After the main file was successfully run, the model started to generate new meaningful names after only a few iterations. And I must admit, most of the new names sound really awesome. Several examples of training and newly generated names are shown in the table below.
To be honest, some names can sound a bit extreme, like džeon, miliš, hekslanjan, or arh, but like the old Latin saying states: De gustibus non est disputandum (In matter of taste, there can be no disputes!). However, output names improve significantly by iterations. The more iterations and the larger input sample we assign, the better quality result we can expect. For example, you can use this model to generate names for your new business or pet. The possibilities of its use are endless.
Pros and Cons
Synthetic data has significant benefits, including being cost-effective, efficient, easy to generate, (ideally) unbiased, and able to replicate rare or restricted real data. Since this type of data is generated under controlled conditions, we can also significantly improve data integrity which we’ve discussed in one of our previous blogs, “How to Ensure Data Integrity?”. In our other blog, “Data centric AI / Big data vs. Good data,” we mentioned the importance of good and big data for successful AI models – synthetic data can be both!

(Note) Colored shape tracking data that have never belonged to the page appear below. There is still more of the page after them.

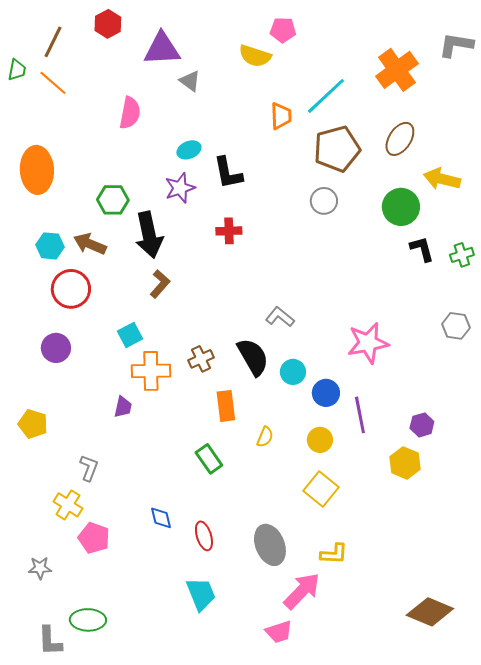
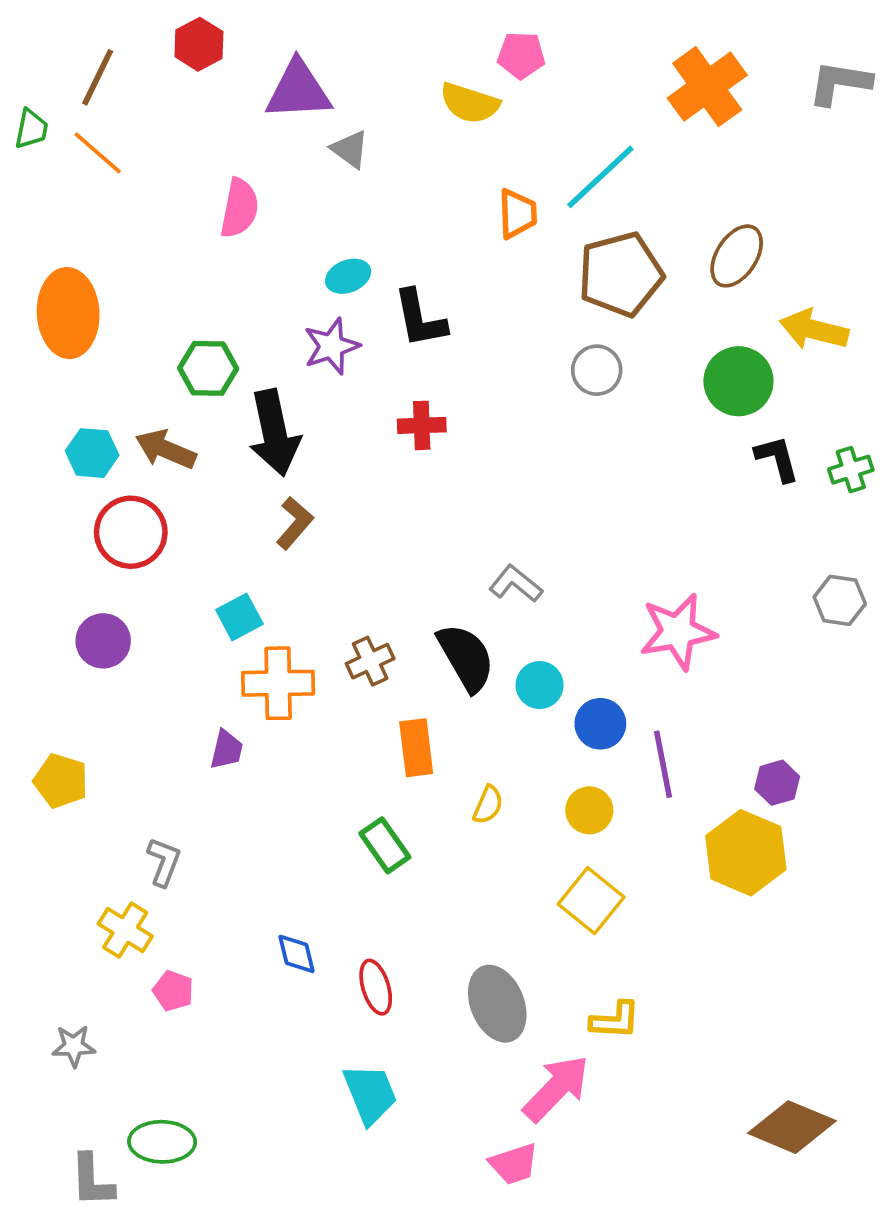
orange cross: (397, 70) -> (707, 87), moved
yellow hexagon: (405, 463) -> (746, 853), size x1.4
pink pentagon: (94, 538) -> (173, 991), size x0.7

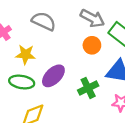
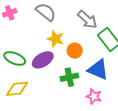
orange circle: (92, 45) -> (75, 51), moved
yellow star: (26, 54) -> (56, 39), moved

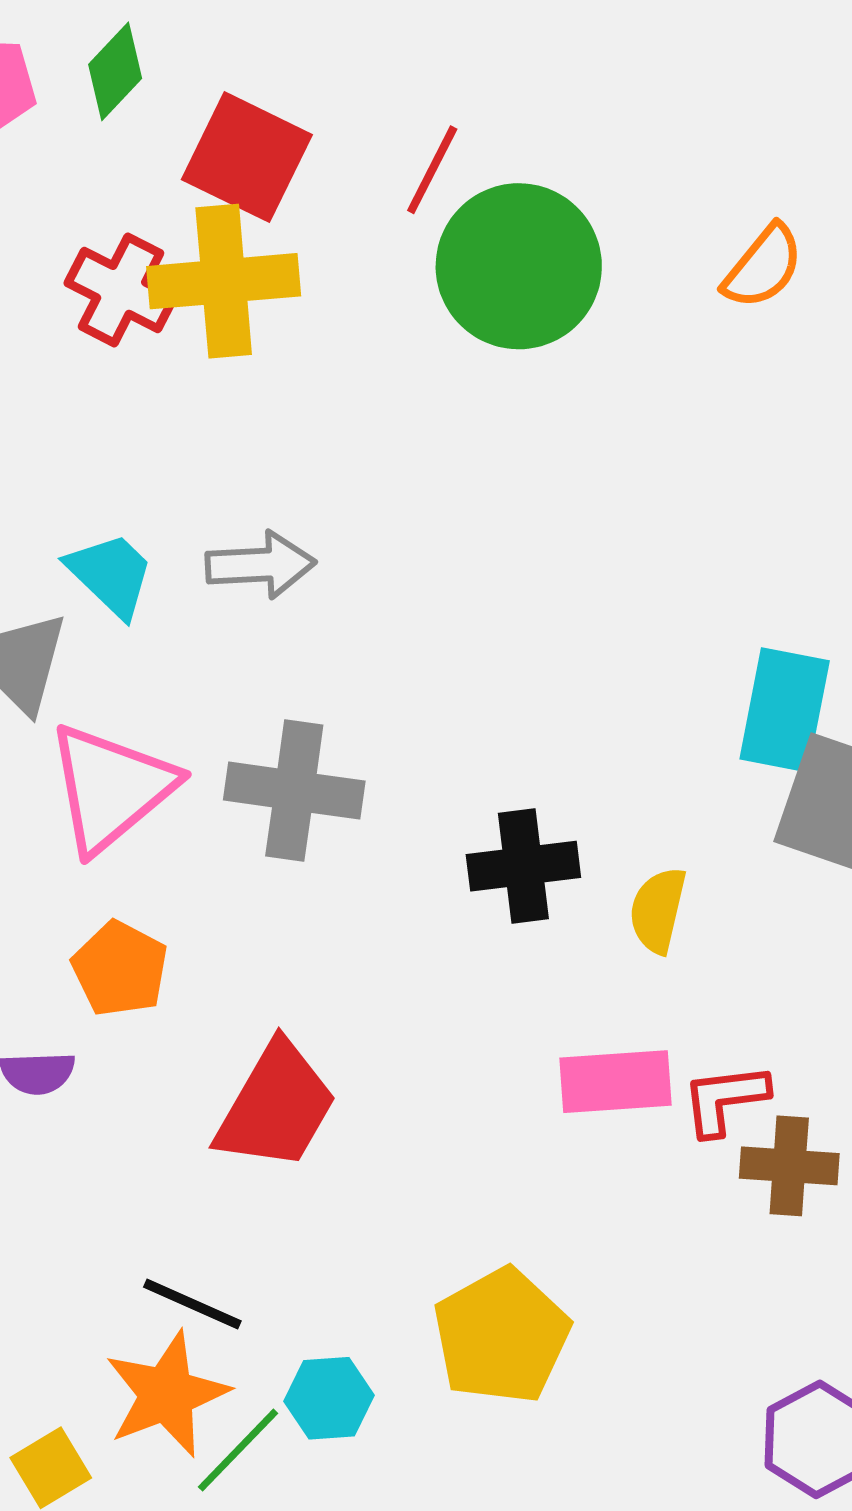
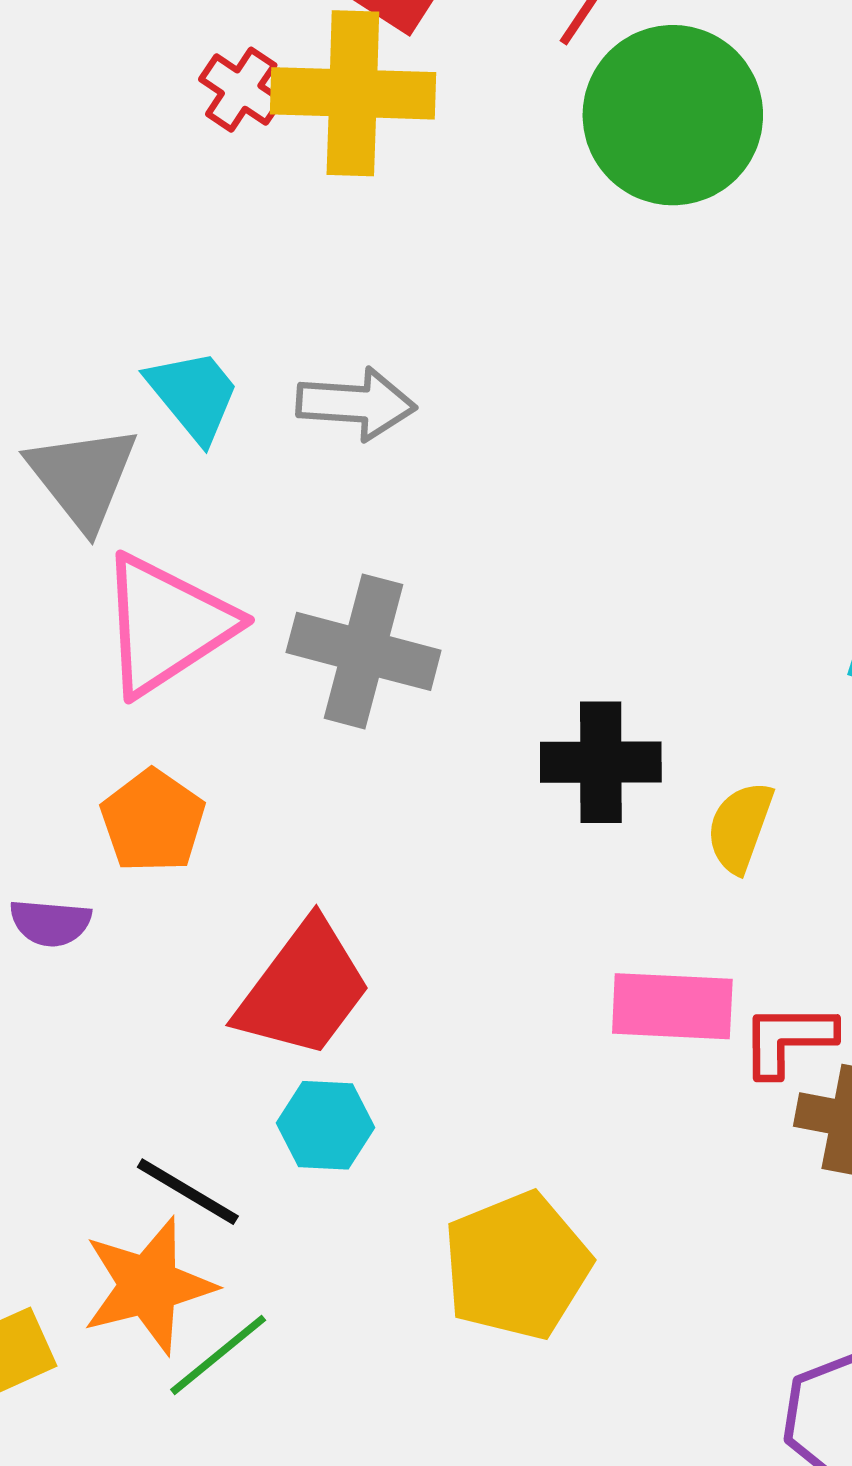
red cross: (121, 290) -> (241, 90), size x0.7
cyan hexagon: (329, 1398) -> (325, 1125), moved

However, there are some downsides, such as the possibility of missing outliers that may contain crucial information and the fact that the quality of generated synthetic data greatly depends on the input data and generation model. Additionally, synthetic data may be challenging to accept from users and cannot completely replicate real-world events.
Overall, synthetic data is an excellent tool for the AI world, but its benefits and drawbacks must be carefully considered before use.